Recent clinical guidelines advocate the use of the isosorbide dinitrate/hydralazine combination in treatment for heart failure. However, clinical and laboratory evidence suggest that some vasodilators may induce cardiac hypertrophy under uncertain conditions. This study investigated the effects and underlying mechanism of action of the vasodilator hydralazine on cardiac growth.

Wild-type mice and animals deficient in guanylyl cyclase-A (GCA) and/or angiotensin receptors (AT(1) and AT(2) subtypes) were treated with hydralazine ( approximately 24 mg.kg(-1).day(-1) in drinking water) for 5 weeks. Cardiac mass and/or cardiomyocyte cross-sectional area, fibrosis (van Giessen-staining) and cardiac gene expression (real-time RT-PCR) were measured.

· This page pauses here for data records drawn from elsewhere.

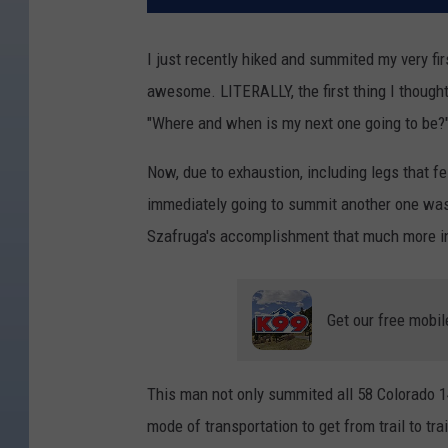
I just recently hiked and summited my very fi
awesome. LITERALLY, the first thing I though
"Where and when is my next one going to be?
Now, due to exhaustion, including legs that fel
immediately going to summit another one wa
Szafruga's accomplishment that much more in
Get our free mobil
This man not only summited all 58 Colorado 14er
mode of transportation to get from trail to tr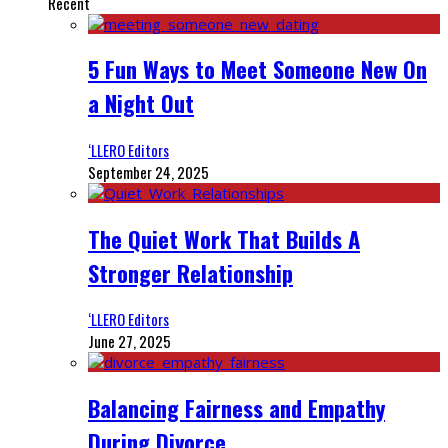
Recent
5 Fun Ways to Meet Someone New On
a Night Out
‘LLERO Editors
September 24, 2025
The Quiet Work That Builds A
Stronger Relationship
‘LLERO Editors
June 27, 2025
Balancing Fairness and Empathy
During Divorce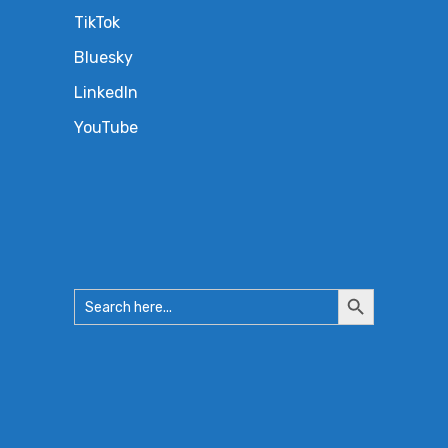
TikTok
Bluesky
LinkedIn
YouTube
Search
Search
for:
Button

Hydralazine lowered blood pressure in mice of all genotypes. However, this treatment increased the heart and left ventricular to body weight ratios, as well as cardiomyocyte cross-sectional area, and cardiac expression of atrial natriuretic peptide mRNA in mice lacking GCA. Hydralazine did not affect cardiac hypertrophy in wild-type mice and mice lacking either AT(1) or AT(2) receptors alone. However, the pro-hypertrophic effect of hydralazine was prevented in mice lacking both GCA and AT(2), but not GCA and AT(1) receptors. However, hydralazine did decrease cardiac collagen deposition and collagen I mRNA (signs of cardiac fibrosis) in mice that were deficient in GCA, or both GCA and AT(2) receptors.

The vasodilator hydralazine induced AT(2) receptor-mediated cardiomyocyte growth under conditions of GCA deficiency. However, attenuation of cardiac fibrosis by hydralazine could be beneficial in the management of cardiac diseases.